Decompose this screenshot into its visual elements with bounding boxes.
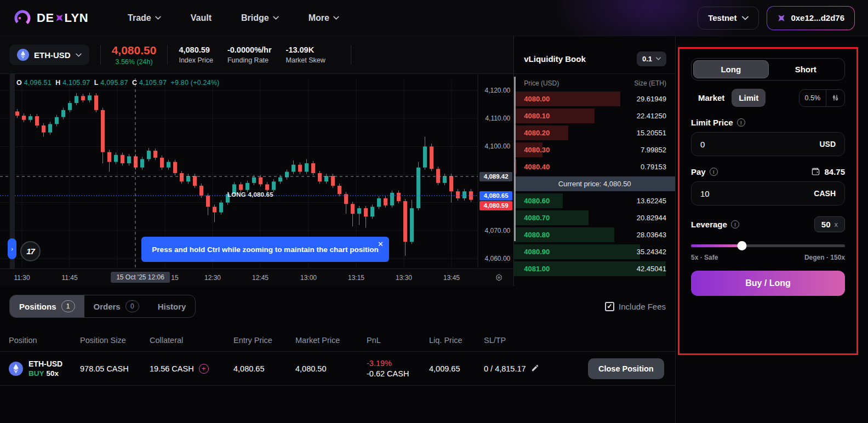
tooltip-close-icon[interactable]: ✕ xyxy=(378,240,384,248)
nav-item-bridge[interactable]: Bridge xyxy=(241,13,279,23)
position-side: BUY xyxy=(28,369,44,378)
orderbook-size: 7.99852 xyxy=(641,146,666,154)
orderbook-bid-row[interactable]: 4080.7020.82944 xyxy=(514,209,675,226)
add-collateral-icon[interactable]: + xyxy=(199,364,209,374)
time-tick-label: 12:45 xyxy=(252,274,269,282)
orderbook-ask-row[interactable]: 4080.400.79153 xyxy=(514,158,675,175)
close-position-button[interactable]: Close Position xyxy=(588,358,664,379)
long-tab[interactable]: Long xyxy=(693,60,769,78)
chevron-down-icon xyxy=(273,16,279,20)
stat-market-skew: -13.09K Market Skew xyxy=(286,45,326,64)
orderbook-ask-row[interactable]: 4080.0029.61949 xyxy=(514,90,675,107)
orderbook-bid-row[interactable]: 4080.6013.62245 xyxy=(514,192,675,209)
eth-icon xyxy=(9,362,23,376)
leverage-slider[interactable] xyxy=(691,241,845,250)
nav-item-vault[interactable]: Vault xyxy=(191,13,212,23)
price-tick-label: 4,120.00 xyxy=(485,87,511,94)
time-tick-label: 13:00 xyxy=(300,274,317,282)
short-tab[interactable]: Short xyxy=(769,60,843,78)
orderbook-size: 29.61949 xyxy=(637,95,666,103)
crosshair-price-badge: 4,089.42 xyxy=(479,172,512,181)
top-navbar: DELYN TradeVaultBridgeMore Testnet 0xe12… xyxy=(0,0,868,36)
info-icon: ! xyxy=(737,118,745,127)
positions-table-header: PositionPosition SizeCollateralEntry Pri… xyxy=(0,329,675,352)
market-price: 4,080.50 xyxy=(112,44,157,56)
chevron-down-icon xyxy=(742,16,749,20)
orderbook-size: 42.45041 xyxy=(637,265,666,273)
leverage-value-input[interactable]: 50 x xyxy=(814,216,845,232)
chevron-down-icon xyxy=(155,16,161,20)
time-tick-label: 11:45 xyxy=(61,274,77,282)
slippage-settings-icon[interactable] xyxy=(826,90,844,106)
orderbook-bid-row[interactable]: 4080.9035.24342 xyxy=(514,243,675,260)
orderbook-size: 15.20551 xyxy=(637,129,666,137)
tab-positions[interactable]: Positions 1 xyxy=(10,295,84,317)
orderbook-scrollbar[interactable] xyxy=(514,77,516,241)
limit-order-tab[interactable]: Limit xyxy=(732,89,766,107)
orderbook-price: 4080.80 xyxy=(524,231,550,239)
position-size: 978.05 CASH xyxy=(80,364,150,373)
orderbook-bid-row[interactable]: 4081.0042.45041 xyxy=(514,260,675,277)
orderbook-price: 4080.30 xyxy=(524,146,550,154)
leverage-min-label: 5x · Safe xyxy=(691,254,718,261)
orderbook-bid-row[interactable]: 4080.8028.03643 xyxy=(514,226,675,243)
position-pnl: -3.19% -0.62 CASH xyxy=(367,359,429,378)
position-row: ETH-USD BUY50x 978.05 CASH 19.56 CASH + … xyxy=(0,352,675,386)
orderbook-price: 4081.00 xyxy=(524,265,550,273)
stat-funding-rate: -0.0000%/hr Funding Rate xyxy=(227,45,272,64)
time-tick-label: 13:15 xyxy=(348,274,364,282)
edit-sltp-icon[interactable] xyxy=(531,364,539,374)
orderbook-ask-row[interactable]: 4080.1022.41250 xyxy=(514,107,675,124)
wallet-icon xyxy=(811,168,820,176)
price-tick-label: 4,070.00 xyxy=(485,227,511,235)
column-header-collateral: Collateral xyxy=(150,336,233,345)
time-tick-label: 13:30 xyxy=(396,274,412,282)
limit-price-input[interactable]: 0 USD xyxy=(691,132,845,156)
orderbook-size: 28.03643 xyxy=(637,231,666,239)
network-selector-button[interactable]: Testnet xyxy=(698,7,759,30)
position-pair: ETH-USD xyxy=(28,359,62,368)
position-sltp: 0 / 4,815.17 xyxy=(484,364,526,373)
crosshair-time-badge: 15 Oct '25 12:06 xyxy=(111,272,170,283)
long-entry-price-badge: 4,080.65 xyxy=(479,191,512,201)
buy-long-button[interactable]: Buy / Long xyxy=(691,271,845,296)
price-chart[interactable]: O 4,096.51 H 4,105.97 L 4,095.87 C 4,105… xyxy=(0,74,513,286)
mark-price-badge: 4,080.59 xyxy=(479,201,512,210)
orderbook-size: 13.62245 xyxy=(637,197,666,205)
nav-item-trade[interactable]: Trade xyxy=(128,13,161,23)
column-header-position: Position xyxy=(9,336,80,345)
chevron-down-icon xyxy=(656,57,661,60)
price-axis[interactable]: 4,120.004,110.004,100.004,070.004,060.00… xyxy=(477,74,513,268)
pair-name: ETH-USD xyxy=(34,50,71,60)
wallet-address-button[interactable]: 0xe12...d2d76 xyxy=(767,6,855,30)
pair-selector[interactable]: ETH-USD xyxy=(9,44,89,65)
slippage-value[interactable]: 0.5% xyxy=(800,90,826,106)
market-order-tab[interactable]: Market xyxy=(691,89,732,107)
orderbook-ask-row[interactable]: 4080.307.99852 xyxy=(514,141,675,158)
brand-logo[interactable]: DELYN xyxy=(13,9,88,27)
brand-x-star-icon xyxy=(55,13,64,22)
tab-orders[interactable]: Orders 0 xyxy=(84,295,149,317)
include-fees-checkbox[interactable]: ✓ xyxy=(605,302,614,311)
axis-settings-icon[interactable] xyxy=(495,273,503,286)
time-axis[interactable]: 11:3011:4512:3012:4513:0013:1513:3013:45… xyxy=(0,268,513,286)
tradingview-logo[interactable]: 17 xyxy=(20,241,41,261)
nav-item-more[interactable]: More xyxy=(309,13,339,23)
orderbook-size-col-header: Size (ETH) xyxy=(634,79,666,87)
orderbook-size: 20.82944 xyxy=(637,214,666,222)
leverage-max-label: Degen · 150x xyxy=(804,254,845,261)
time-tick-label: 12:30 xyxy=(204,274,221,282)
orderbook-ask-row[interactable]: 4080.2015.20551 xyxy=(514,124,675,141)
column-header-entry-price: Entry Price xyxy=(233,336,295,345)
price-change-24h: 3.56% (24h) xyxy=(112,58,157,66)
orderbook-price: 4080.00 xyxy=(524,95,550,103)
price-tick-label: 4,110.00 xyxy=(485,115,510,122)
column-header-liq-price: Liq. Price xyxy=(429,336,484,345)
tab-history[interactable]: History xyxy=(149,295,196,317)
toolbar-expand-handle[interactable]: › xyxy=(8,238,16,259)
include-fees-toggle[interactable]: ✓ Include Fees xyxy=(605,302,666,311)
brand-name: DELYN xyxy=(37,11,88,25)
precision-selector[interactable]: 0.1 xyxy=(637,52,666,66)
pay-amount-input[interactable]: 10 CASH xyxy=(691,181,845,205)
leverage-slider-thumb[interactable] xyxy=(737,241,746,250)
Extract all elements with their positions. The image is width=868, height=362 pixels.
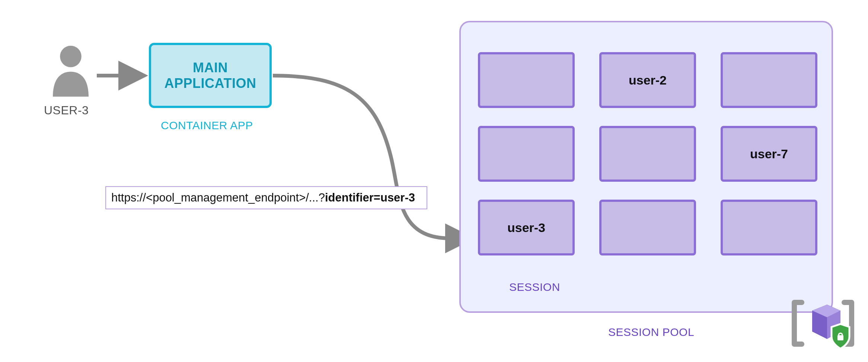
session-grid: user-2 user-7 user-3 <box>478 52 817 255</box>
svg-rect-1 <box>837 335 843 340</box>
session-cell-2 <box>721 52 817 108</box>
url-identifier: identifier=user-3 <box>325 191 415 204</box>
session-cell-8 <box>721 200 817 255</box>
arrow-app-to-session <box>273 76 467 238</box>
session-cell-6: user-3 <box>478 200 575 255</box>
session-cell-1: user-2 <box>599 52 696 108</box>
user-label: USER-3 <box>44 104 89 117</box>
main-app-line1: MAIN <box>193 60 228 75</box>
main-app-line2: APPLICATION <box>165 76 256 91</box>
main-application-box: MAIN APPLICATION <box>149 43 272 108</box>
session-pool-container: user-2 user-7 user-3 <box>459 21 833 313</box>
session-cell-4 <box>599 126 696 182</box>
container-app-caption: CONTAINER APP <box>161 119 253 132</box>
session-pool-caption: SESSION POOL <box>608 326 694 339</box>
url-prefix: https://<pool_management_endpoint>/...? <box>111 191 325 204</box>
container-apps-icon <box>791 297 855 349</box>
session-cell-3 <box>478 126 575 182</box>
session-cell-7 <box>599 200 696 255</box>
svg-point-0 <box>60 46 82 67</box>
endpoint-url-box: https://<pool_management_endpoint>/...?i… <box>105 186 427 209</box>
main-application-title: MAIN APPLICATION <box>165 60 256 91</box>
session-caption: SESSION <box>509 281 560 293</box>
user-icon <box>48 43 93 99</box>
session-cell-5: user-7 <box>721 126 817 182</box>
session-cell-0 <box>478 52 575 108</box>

·····

DIRECTIONS FOR THIS TASK
Skip every picture. Repeat word for word the lines from the line holding "Extract all elements" through the end of the entries above.

SOLUTION TO THE PROBLEM
Extract all elements with their positions. The image is width=868, height=362 pixels.
session-grid: user-2 user-7 user-3 <box>478 52 817 255</box>
svg-rect-1 <box>837 335 843 340</box>
session-cell-2 <box>721 52 817 108</box>
url-identifier: identifier=user-3 <box>325 191 415 204</box>
session-cell-8 <box>721 200 817 255</box>
arrow-app-to-session <box>273 76 467 238</box>
session-cell-6: user-3 <box>478 200 575 255</box>
session-cell-1: user-2 <box>599 52 696 108</box>
user-label: USER-3 <box>44 104 89 117</box>
main-app-line1: MAIN <box>193 60 228 75</box>
main-app-line2: APPLICATION <box>165 76 256 91</box>
main-application-box: MAIN APPLICATION <box>149 43 272 108</box>
session-pool-container: user-2 user-7 user-3 <box>459 21 833 313</box>
session-cell-4 <box>599 126 696 182</box>
container-app-caption: CONTAINER APP <box>161 119 253 132</box>
session-pool-caption: SESSION POOL <box>608 326 694 339</box>
url-prefix: https://<pool_management_endpoint>/...? <box>111 191 325 204</box>
container-apps-icon <box>791 297 855 349</box>
session-cell-3 <box>478 126 575 182</box>
session-cell-7 <box>599 200 696 255</box>
svg-point-0 <box>60 46 82 67</box>
endpoint-url-box: https://<pool_management_endpoint>/...?i… <box>105 186 427 209</box>
main-application-title: MAIN APPLICATION <box>165 60 256 91</box>
session-caption: SESSION <box>509 281 560 293</box>
user-icon <box>48 43 93 99</box>
session-cell-5: user-7 <box>721 126 817 182</box>
session-cell-0 <box>478 52 575 108</box>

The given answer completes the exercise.